La tecnica di address poisoning sfrutta una scelta di design comune nella maggior parte delle wallet e degli explorer: la visualizzazione abbreviata degli indirizzi con puntini di sospensione al centro. Quando l'utente ha copiato l'indirizzo dalla cronologia delle transazioni per il trasferimento principale, ha verificato solo l'inizio e la fine dell'hash, cadendo nella trappola. Cos, fondatore di SlowMist, ha confermato che la somiglianza tra gli indirizzi era sufficiente per ingannare anche gli utenti esperti, evidenziando come la pratica di troncamento degli indirizzi crei vulnerabilità evitabili nel panorama attuale della sicurezza crypto.
A differenza di Wang Chun, la vittima del caso da 50 milioni ha reagito con determinazione. Dopo che l'attaccante ha convertito i fondi rubati in Ether (ETH) e li ha distribuiti su multiple wallet, trasferendo parzialmente i proventi attraverso Tornado Cash, l'utente ha inviato un messaggio on-chain all'hacker. Il messaggio rivela che è stato sporto un esposto penale e che le forze dell'ordine, insieme ad altre agenzie, hanno raccolto informazioni sulle attività dell'attaccante. La vittima ha offerto una via d'uscita: restituire il 98% dei fondi entro 48 ore, trattenendo 1 milione di dollari come "compenso" per aver identificato la vulnerabilità, evitando così conseguenze legali.
L'ultimatum include la minaccia di escalation nelle indagini, con la promessa di svelare l'identità dell'hacker e perseguire azioni civili e penali fino al completo ristabilimento della giustizia. Questo approccio contrasta nettamente con la rassegnazione mostrata da Wang Chun, dimostrando come le risposte agli attacchi crypto possano variare drasticamente tra vittime disposte a collaborare con le autorità e quelle che considerano le perdite come costi inevitabili dell'ecosistema.
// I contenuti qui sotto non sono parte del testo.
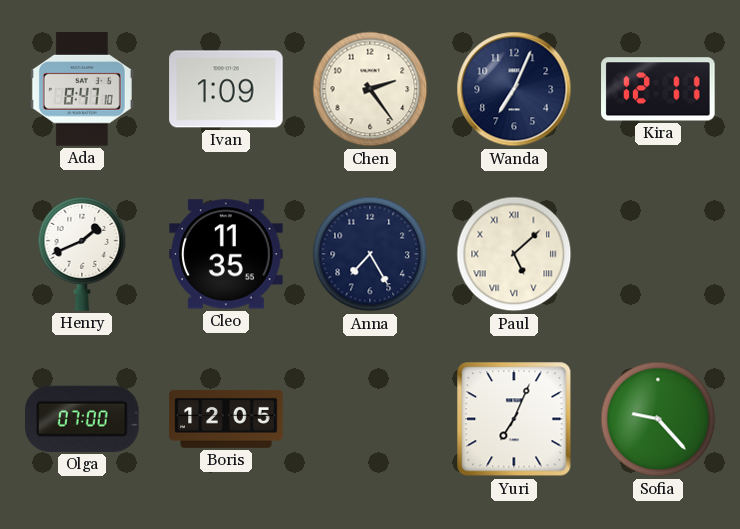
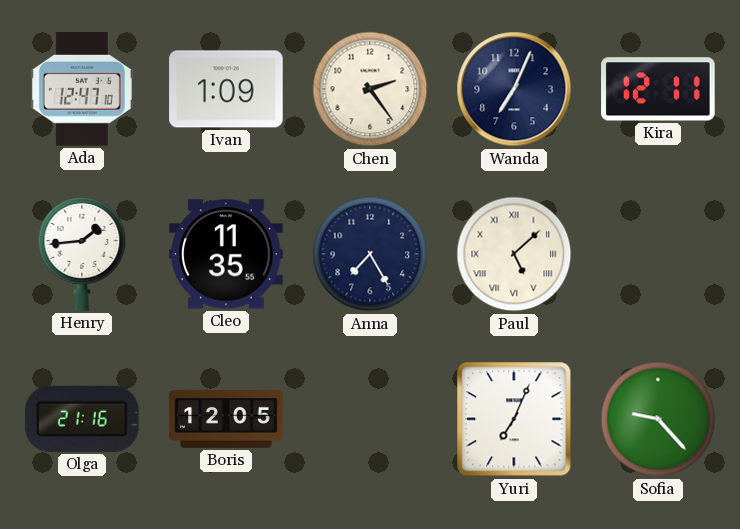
Ada: 8:47 -> 12:47
Henry: 1:41 -> 1:44
Olga: 07:00 -> 21:16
L'Ethereum Community Foundation ha colto l'occasione per lanciare un appello all'intero settore, chiedendo di porre fine alla pratica di troncare gli indirizzi con i puntini. Secondo la fondazione, tutti gli schermi moderni possono ora visualizzare indirizzi completi, rendendo obsoleta e pericolosa la scelta di nascondere i caratteri centrali. "Le wallet e gli explorer continuano a implementare scelte UI che minano attivamente la sicurezza degli utenti", ha dichiarato la ECF su X, aggiungendo che "questo problema è risolvibile". La proposta rappresenta un cambio di paradigma nel design delle interfacce crypto, ponendo la sicurezza al di sopra dell'estetica dell'interfaccia utente.
Questi incidenti evidenziano la continua tensione nel settore crypto tra usabilità e sicurezza, un equilibrio che diventa sempre più critico man mano che l'adozione mainstream aumenta. Gli attacchi di address poisoning non sono nuovi, ma la loro crescente sofisticazione e l'impatto finanziario dimostrano che le soluzioni attuali sono insufficienti. Per gli investitori e gli utenti italiani, già sensibili alle questioni di sicurezza anche alla luce delle normative europee come il MiCA, questi casi sottolineano l'importanza di verifiche multiple e dell'utilizzo di strumenti di sicurezza avanzati come gli address book delle wallet hardware.
Il panorama normativo europeo potrebbe trarre insegnamenti da questi episodi per rafforzare i requisiti di sicurezza imposti agli exchange centralizzati e ai fornitori di servizi crypto. Mentre la regolamentazione ESMA e la Consob in Italia si concentrano principalmente su aspetti di compliance e protezione degli investitori, la dimensione tecnologica della sicurezza delle interfacce utente potrebbe richiedere standard più stringenti. L'evoluzione di queste minacce suggerisce che il settore è a un punto di svolta: o si adottano soluzioni proattive come quelle proposte dall'ECF, o si continuerà a vedere perdite multimilionarie causate da vulnerabilità facilmente prevenibili.